Welcome to my website, I hope to provide some insight, provoke some thought, or inject some laughter in your day. Check back often, I have more musings than I know what to do with. Thank you for coming along on this ride with me.
October 24, 2016:
It's been a long ride already to get to this point. I've been struggling with conceptualizing a blog for years, no exaggeration. The obstacle that holds me up, inevitably, is... where to start? My interests are wide and varied. I worry that my content will have no focus. I worry that no one will care. I worry that in writing I'll come across as someone I'm not. I worry that my words will be drowned out by weakness or irrelevance in a sea of voices.
I've spent years letting worry hold me back, from this endeavor and many others. I don't want to live my life that way any longer. So... I'm starting here.
I've always considered myself an open book with friends and family, but more recently (and upon much self-reflection), I've realized that my independence sometimes fabricates walls around me that I haven't always seen clearly. There are so many topics that I rarely discuss, even with my closest companions: politics, religion, body image, money, the meaning of friendship, satisfaction in career and life... the list goes on. These topics are sensitive, and I worry that my opinion may be an unpopular one. I worry that by making myself vulnerable in this way, people may categorize me, judge me, disagree with me, dislike me. I'm not sure at what point in my life I began to place heavier value on other people's perception of me than on being my authentic self, but I'm drawing a line in the sand now. I'm starting here.
I don't anticipate this blog to become a daily or even weekly routine in the near future, or maybe ever. Right now, it's purpose for me is as a forum to formulate, organize, and share my feelings on a variety of topics, as diverse, unpopular, boring, enlightening, wacky or revolutionary as they may be.

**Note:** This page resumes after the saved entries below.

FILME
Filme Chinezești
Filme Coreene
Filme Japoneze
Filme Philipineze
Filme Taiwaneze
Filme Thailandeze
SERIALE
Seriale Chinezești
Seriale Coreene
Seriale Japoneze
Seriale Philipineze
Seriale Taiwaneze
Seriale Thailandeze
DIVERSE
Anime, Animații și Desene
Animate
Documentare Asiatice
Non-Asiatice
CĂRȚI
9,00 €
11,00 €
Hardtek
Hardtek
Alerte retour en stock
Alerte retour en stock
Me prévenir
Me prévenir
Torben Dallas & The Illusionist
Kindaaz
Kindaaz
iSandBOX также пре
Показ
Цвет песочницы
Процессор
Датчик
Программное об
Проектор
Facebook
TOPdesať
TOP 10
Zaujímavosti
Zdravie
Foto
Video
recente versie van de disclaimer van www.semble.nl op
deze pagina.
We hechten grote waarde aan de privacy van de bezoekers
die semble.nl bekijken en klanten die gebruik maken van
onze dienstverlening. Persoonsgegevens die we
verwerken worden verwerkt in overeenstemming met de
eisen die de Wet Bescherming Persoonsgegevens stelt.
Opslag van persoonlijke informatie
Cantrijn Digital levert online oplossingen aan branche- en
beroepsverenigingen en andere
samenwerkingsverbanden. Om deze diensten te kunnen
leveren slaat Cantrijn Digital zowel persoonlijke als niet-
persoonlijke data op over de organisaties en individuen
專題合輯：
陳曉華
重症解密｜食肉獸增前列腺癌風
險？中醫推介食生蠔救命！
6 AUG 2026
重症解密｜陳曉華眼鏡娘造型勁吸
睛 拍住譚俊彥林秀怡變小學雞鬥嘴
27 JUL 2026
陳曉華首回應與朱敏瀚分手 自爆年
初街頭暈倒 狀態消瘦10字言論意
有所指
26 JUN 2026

I'm just going to let it be.
I make a promise to myself today that I will not subject myself to the red tape of perfection, a self-induced pressure that has limited me and caused great anxiety in almost every area of my life. This is to be a joyful endeavor, and as is my intention with all of my work, I hope it will serve a source of good in the world in it's own small but powerful way.
So... I'm starting somewhere. I'm starting here. And I'm thrilled that you are joining me.